Rain in The Ardennes

Cooper, Spa-Francorchamps, Jochen Rindt, John Surtees, klemcoll

The Belgian Grand Prix took place on the super-fast old Spa-Francorchamps circuit on June 12, 1966. It was both exciting and terrifying. Here is Jochen Rindt in a works-entered V12-engined Cooper-Maserati 81, braking on the approach to the La Source hairpin after heavy rain with the Ferrari 312 of John Surtees following in the spray. Rindt led a total of 19 of the 28 laps, taking the lead on lap four, recovering after the rainswept first lap crashes which had eliminated nine of the 16 starters and had very nearly eliminated him as well.

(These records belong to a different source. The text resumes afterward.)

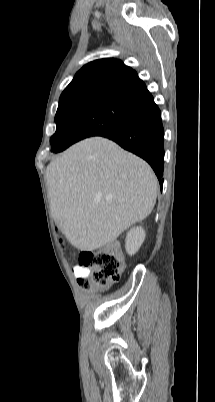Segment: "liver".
Masks as SVG:
<instances>
[{"mask_svg": "<svg viewBox=\"0 0 215 402\" xmlns=\"http://www.w3.org/2000/svg\"><path fill=\"white\" fill-rule=\"evenodd\" d=\"M46 180L58 228L81 251L113 243L144 220L158 191L144 160L102 137L68 148L48 164Z\"/></svg>", "mask_w": 215, "mask_h": 402, "instance_id": "1", "label": "liver"}]
</instances>
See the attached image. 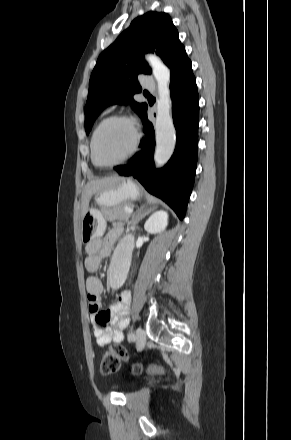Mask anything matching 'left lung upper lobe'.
<instances>
[{"label": "left lung upper lobe", "mask_w": 291, "mask_h": 440, "mask_svg": "<svg viewBox=\"0 0 291 440\" xmlns=\"http://www.w3.org/2000/svg\"><path fill=\"white\" fill-rule=\"evenodd\" d=\"M156 52L171 69L185 53L171 17L164 12H148L134 19L116 41L103 51L89 81V93L84 108L85 130L88 134L94 120L110 104H131L143 118L146 103L133 99L142 91L138 75L151 74L144 54Z\"/></svg>", "instance_id": "1"}]
</instances>
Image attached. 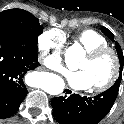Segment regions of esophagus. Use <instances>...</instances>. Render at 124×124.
<instances>
[{"instance_id":"esophagus-1","label":"esophagus","mask_w":124,"mask_h":124,"mask_svg":"<svg viewBox=\"0 0 124 124\" xmlns=\"http://www.w3.org/2000/svg\"><path fill=\"white\" fill-rule=\"evenodd\" d=\"M70 93H73V91H72V90H70Z\"/></svg>"}]
</instances>
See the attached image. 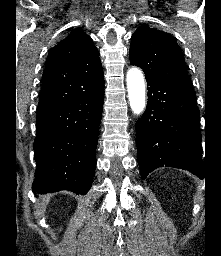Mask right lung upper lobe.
<instances>
[{"label": "right lung upper lobe", "mask_w": 221, "mask_h": 256, "mask_svg": "<svg viewBox=\"0 0 221 256\" xmlns=\"http://www.w3.org/2000/svg\"><path fill=\"white\" fill-rule=\"evenodd\" d=\"M103 88L99 52L93 40L76 29L48 54L37 112L59 107Z\"/></svg>", "instance_id": "right-lung-upper-lobe-1"}]
</instances>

Rindt had started in the middle of the front row between John Surtees’ Ferrari and Jackie Stewart’s BRM. He was also involved in the lap one mayhem, caused by heavy rain at both Burnenville and, later, at Masta. At Masta he had had a total loss of control and a huge series of spins without going off the road or hitting anything, and being able to continue. Not so the others. Clark, in the Lotus 33 with two liter Climax had his engine fail not long after the start. Surtees, with the latest Dunlop wet weather tires had the lead, but at Burnenville Joachim Bonnier (Cooper), Mike Spence (Lotus), Bob Bondurant (BRM), Josef Siffert (Cooper), Denis Hulme (Brabham) and Graham Hill (BRM) all went off.

At Masta Rindt was second driving in Surtees’ wheel tracks when it all went wrong. While he was spinning, Stewart did as well and collided with a post, trapping him in his car which was leaking fuel. Both Hill and Bondurant had got going again after their Burnenville “offs” but spun off again at Masta, Bondurant rolling into a ditch, and went to assist and extricate the injured Stewart. Other than Surtees and Rindt, the only runners after the first lap were Lorenzo Bandini with a 2.4 liter Ferrari V6, Jack Brabham (Brabham), Richie Ginther (Cooper), Guy Ligier (Cooper) and Dan Gurney (Eagle-Climax). Phil Hill had observed the carnage from the McLaren he was driving as a camera car for John Frankenheimer’s Grand Prix and stopped at the end of lap one. Stewart’s near death experience probably incentivized him for his subsequent F1 safety crusade.

Soon Rindt got by the Ferrari and bravely held the lead from Surtees in the continuing rain until his limited slip unit began to fail as the track dried out. This slowed Rindt and allowed Surtees to come by and establish a lead of 42 seconds over the Austrian’s Cooper in the last five laps, Bandini finishing a lap down in third.